We can notice that the solution is a union of a strictly increasing and a strictly decreasing subsequence such that the largest element of the strictly increasing subsequence is smaller than the smallest element of the strictly decreasing subsequence. If ~A~ is the length of the longest strictly increasing subsequence ending at position ~X~ (including position ~X~), and ~B~ the same for the strictly decreasing subsequence, and if ~num_A~, ~num_B~ are, respectively, the number of ways to obtain them, then the maximum length of the numbers to the right of ~X~ (including position ~X~) is ~A+B-1~, and the number of ways for getting this solution is ~num_A \times num_B~.

The required maximum length is the maximum of the described maximum lengths for each position.
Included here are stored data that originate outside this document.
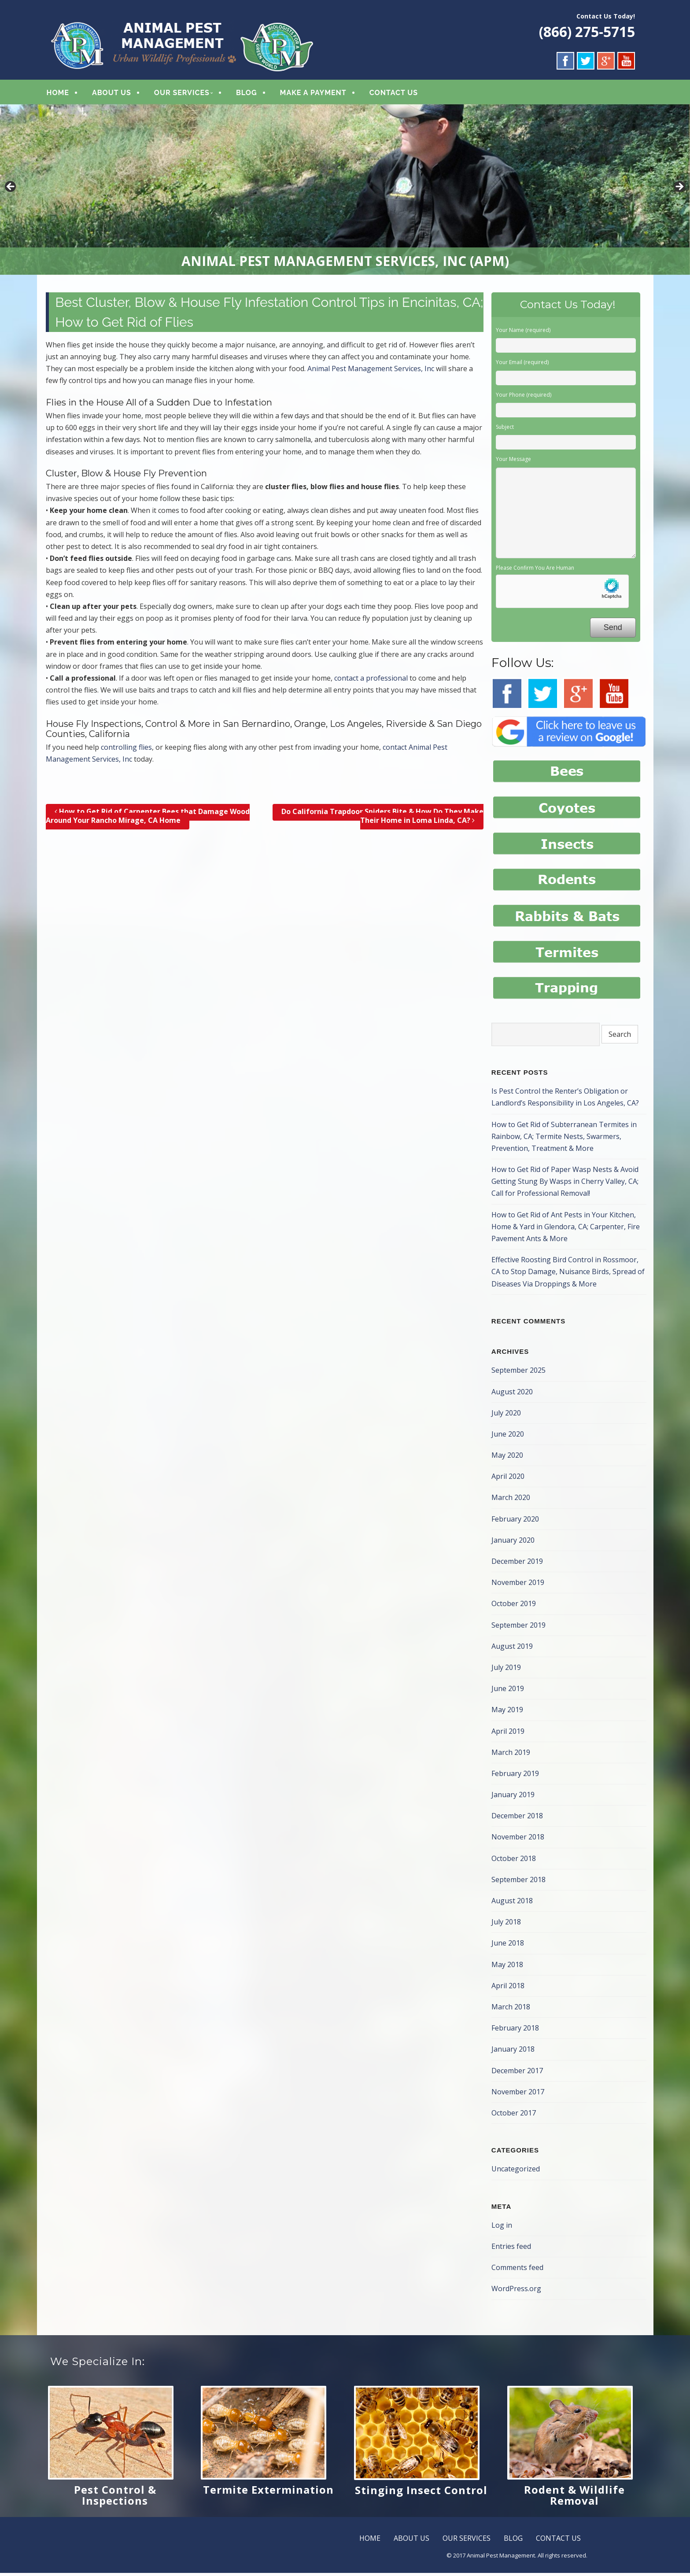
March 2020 (510, 1500)
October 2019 (513, 1606)
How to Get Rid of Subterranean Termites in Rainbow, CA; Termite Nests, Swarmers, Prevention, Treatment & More (564, 1139)
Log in (501, 2228)
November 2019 (517, 1585)
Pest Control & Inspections (115, 2498)
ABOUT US (111, 94)
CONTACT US (393, 94)
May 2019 (507, 1712)
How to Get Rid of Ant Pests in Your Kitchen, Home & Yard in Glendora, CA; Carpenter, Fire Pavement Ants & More (565, 1229)
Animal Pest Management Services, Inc (370, 371)
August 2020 (512, 1394)
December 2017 (517, 2073)
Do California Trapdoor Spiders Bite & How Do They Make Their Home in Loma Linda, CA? (382, 819)
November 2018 (517, 1840)
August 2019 (512, 1649)
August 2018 (512, 1904)
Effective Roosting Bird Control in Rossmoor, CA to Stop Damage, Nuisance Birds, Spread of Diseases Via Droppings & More (568, 1274)
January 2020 (513, 1543)
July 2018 (506, 1925)
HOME (58, 94)
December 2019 (517, 1564)
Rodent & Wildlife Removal (574, 2498)
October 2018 (513, 1861)
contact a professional (371, 681)
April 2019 (507, 1734)
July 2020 (506, 1416)
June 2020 (507, 1437)
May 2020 (507, 1458)
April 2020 (507, 1479)
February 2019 (515, 1776)
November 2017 (517, 2095)
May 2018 (507, 1967)
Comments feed (517, 2270)
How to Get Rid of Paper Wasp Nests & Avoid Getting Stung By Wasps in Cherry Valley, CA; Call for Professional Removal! (564, 1184)
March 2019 (510, 1755)
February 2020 (515, 1522)
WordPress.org (516, 2291)
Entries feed (511, 2249)
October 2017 (513, 2116)
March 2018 (510, 2010)
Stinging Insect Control (421, 2493)
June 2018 (507, 1946)
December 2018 (517, 1819)
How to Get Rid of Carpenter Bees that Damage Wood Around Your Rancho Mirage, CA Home (148, 819)
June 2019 (507, 1691)
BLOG (246, 94)
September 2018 (518, 1882)
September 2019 (518, 1628)
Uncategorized (515, 2172)
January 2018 (513, 2052)
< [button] (11, 190)
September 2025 (518, 1373)
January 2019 (513, 1797)
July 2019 (506, 1670)
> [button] (679, 190)
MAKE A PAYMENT (313, 94)
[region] (345, 192)
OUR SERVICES (182, 94)
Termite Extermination (268, 2492)
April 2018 (507, 1989)
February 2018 (515, 2031)
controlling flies (126, 750)
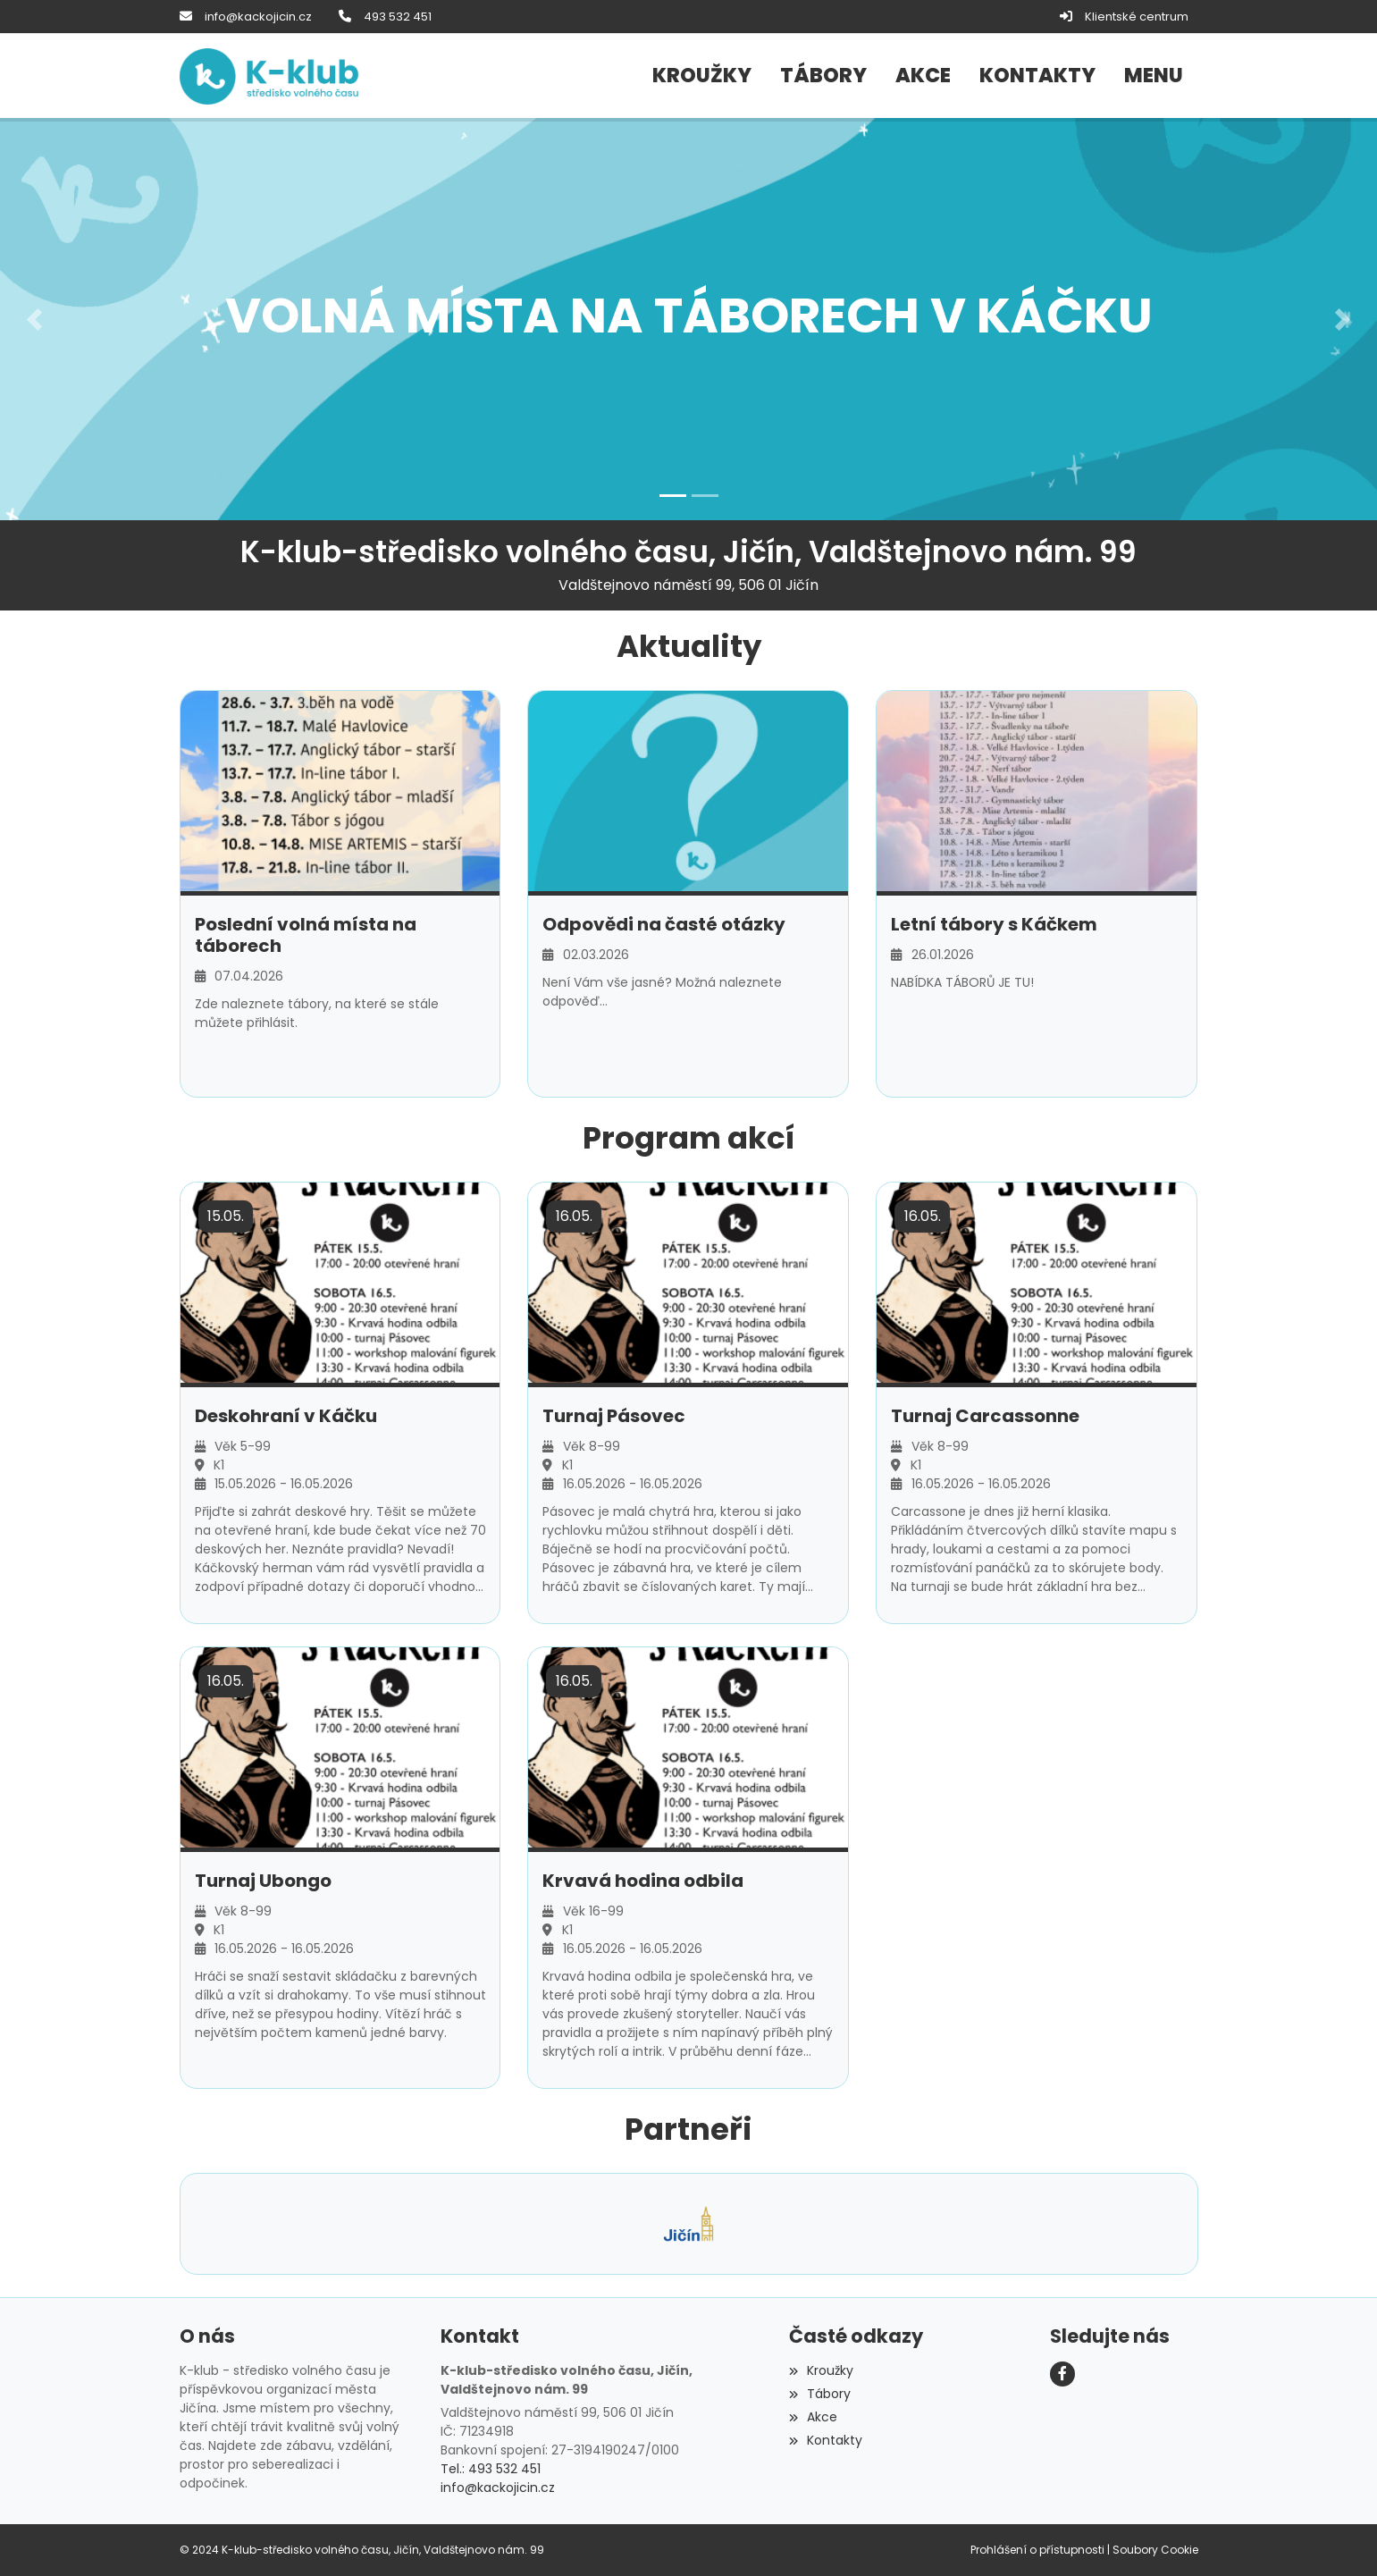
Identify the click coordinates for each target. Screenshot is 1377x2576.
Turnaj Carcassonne (985, 1415)
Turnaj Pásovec (613, 1415)
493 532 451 (398, 16)
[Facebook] (1062, 2374)
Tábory (820, 2394)
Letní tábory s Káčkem (994, 923)
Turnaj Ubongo (263, 1880)
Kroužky (821, 2370)
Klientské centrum (1136, 16)
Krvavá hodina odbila (642, 1880)
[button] (1153, 76)
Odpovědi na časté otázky (663, 923)
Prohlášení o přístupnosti (1037, 2549)
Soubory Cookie (1155, 2549)
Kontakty (825, 2439)
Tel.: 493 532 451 (491, 2469)
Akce (813, 2417)
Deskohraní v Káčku (286, 1415)
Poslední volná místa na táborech (305, 934)
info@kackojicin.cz (258, 16)
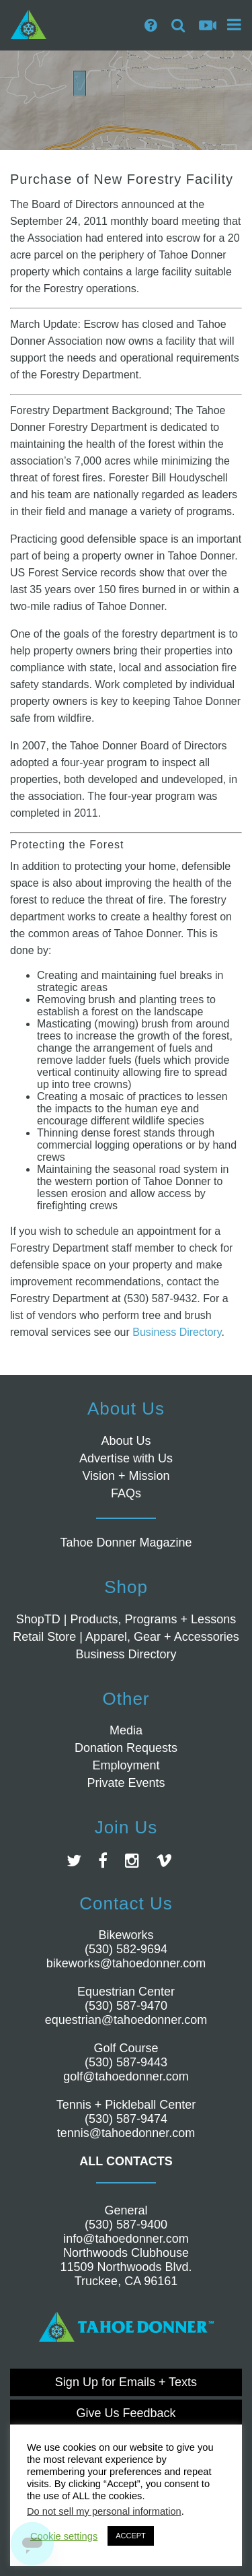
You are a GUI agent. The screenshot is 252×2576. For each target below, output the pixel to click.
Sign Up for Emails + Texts (126, 2382)
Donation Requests (126, 1748)
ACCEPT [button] (131, 2536)
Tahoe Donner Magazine (126, 1542)
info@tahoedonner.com (125, 2238)
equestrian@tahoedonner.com (126, 2020)
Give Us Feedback (125, 2413)
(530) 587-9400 (126, 2224)
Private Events (126, 1783)
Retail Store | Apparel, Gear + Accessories (126, 1636)
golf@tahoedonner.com (125, 2076)
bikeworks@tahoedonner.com (126, 1963)
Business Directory (176, 1332)
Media (126, 1730)
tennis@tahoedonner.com (126, 2133)
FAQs (126, 1493)
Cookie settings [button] (63, 2536)
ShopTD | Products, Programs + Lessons (126, 1619)
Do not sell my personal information (104, 2511)
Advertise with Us (126, 1458)
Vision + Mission (125, 1476)
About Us (126, 1441)
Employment (125, 1765)
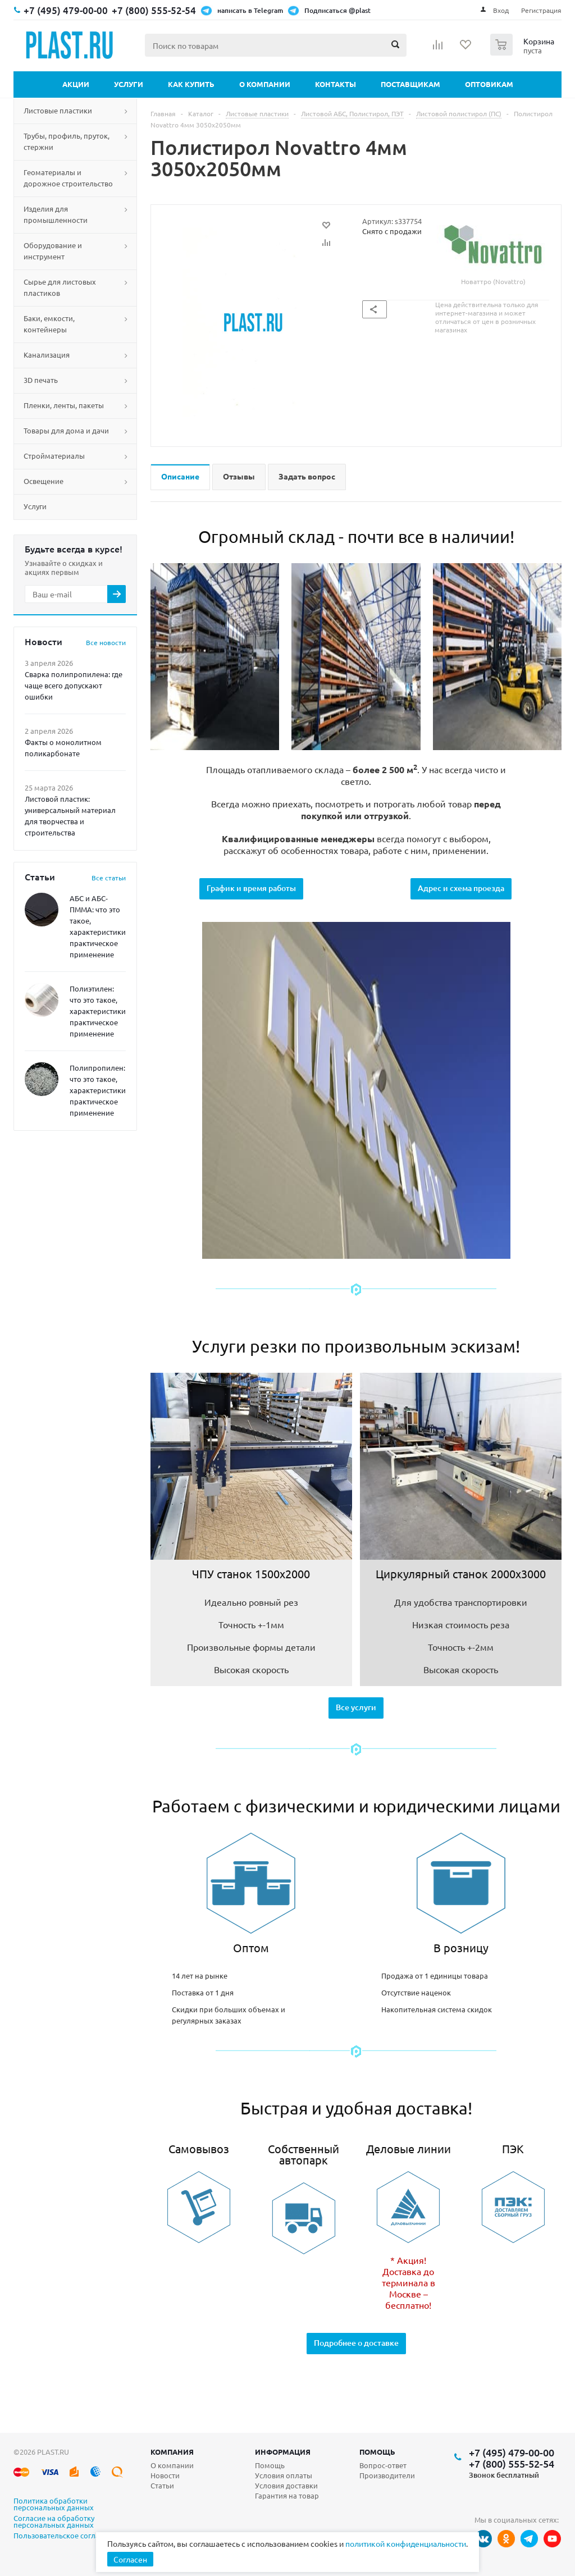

We denote this number with ~R~. Then the number of ways for which we can achieve this length is the product of the number of ways for all positions where the maximum length is equal to ~R~ multiplied with ~2^{N-R}~.

The factor ~2^{N-R}~ is necessary because, if a solution consists of ~R~ numbers, then each of the remaining ~N-R~ numbers could be placed independently before or after all numbers.

The time complexity of the solution is ~\mathcal O(N \log N)~.